■ Exercise goal
Go through the lines below and copy any that hold the string "เลขท".

===== Records shown =====

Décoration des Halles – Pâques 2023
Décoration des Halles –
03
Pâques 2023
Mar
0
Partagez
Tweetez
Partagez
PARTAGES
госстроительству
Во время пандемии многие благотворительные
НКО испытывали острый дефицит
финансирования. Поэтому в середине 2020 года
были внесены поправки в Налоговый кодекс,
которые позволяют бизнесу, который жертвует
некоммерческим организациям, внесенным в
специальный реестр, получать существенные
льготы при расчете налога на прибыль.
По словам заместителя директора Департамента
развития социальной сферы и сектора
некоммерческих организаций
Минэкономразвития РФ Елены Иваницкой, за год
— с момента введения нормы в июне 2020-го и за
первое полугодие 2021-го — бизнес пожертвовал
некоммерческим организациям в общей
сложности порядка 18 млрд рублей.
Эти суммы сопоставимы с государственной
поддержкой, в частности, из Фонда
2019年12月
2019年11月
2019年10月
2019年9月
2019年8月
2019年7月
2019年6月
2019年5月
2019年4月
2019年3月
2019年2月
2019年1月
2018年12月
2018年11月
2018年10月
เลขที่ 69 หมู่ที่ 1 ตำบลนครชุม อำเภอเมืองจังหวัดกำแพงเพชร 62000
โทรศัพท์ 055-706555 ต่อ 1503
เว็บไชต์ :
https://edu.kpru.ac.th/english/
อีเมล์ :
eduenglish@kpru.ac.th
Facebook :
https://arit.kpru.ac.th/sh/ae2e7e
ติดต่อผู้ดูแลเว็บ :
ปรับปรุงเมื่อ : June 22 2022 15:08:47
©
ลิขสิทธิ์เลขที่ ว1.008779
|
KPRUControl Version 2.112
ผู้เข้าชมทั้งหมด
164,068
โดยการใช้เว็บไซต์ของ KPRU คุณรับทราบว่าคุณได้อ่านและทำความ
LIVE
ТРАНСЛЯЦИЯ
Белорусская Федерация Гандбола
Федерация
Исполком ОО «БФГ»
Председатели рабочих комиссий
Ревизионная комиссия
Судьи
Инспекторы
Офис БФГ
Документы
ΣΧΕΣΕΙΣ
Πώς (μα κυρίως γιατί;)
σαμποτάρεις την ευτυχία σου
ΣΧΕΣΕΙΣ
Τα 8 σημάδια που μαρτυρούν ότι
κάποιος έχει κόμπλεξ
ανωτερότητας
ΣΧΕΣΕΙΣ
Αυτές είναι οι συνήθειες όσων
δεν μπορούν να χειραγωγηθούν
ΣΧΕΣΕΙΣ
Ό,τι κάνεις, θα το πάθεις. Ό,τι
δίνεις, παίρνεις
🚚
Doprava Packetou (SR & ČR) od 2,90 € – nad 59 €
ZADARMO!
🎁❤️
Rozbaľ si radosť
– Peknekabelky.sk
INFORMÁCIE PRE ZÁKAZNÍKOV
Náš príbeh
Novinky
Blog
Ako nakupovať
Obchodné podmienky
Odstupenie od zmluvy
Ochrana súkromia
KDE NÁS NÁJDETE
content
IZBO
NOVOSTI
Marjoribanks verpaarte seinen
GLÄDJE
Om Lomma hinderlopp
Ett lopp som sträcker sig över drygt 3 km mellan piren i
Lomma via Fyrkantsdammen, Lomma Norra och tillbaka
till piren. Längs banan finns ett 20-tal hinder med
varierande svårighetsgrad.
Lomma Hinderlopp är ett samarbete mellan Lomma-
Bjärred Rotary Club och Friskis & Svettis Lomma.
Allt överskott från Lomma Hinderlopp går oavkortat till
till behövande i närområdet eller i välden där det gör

=====

■ Finished task
เลขที่ 69 หมู่ที่ 1 ตำบลนครชุม อำเภอเมืองจังหวัดกำแพงเพชร 62000
ลิขสิทธิ์เลขที่ ว1.008779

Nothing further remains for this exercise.